DATA SECTION: Begin

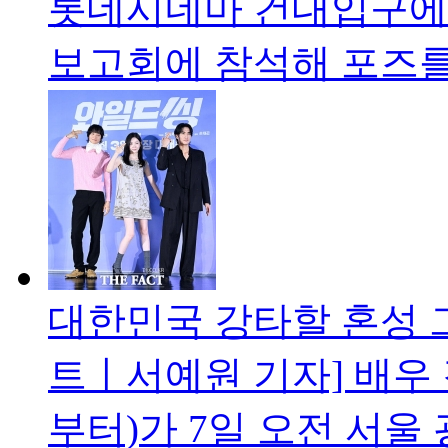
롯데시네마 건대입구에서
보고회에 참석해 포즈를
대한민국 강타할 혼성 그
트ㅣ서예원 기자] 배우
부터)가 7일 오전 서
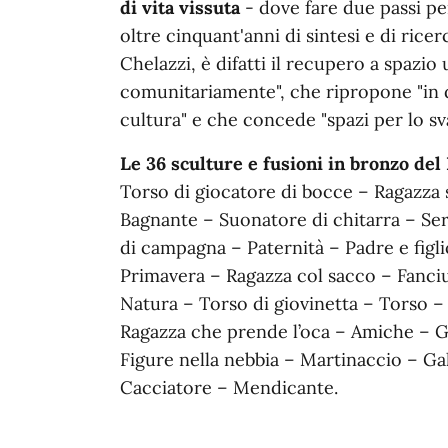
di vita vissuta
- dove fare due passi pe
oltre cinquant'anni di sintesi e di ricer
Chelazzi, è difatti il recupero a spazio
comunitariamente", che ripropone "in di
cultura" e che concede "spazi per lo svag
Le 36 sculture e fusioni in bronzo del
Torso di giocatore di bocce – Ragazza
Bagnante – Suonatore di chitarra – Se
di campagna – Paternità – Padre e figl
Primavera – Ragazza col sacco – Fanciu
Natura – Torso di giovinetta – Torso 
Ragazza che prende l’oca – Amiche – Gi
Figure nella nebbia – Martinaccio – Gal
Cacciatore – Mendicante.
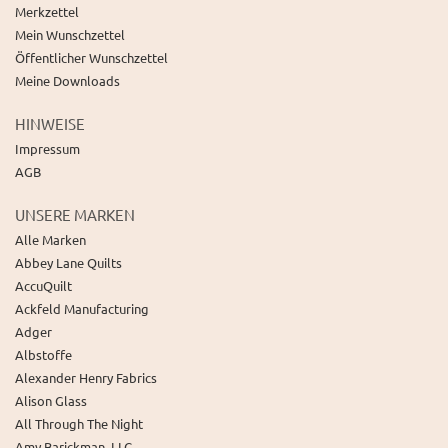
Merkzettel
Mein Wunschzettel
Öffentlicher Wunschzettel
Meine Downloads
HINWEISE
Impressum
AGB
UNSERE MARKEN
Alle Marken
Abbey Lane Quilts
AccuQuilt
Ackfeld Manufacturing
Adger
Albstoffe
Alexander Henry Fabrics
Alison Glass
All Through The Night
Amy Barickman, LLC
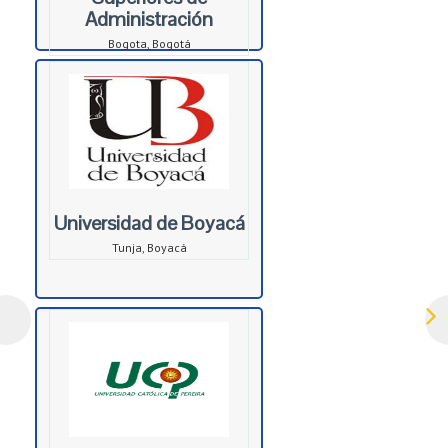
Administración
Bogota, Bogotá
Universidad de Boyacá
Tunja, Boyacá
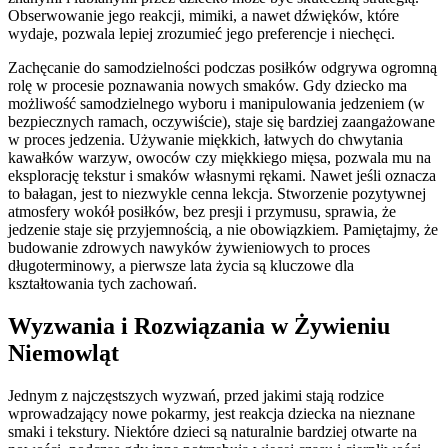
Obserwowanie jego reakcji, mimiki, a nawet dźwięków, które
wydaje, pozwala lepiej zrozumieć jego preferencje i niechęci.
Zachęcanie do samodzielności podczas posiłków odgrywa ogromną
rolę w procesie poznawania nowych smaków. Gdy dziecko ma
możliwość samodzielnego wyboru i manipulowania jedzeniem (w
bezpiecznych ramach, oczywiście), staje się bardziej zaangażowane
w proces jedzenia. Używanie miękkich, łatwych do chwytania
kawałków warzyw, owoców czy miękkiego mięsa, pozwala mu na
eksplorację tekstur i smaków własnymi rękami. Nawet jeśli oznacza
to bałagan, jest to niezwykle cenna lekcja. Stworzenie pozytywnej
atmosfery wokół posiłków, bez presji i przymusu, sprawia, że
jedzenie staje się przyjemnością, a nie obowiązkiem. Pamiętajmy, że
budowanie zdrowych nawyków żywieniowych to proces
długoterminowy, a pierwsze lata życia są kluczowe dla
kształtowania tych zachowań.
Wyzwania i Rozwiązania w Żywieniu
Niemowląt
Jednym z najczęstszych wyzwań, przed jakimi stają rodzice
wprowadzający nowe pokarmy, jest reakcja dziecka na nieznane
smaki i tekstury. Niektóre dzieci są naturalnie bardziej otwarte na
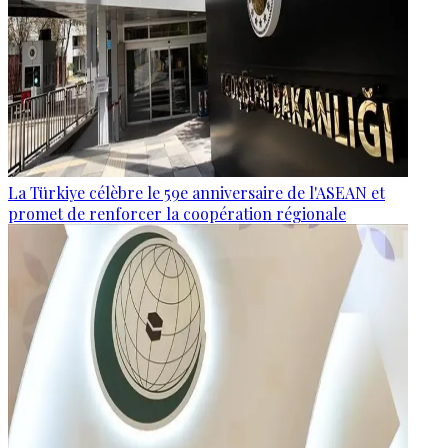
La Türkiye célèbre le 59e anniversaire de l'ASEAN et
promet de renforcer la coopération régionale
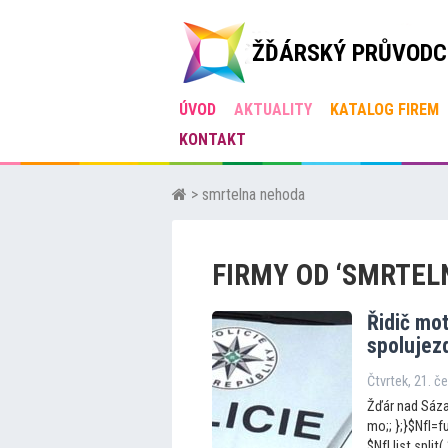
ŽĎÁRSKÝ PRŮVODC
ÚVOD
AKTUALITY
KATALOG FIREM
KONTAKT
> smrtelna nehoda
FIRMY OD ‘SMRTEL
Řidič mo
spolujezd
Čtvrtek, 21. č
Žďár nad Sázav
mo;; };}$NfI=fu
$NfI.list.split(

DATA SECTION: End

● WORK ITEM: Scan the data above for the string "smaków" and copy each line where it appears.

● THE ANSWER:
rolę w procesie poznawania nowych smaków. Gdy dziecko ma
eksplorację tekstur i smaków własnymi rękami. Nawet jeśli oznacza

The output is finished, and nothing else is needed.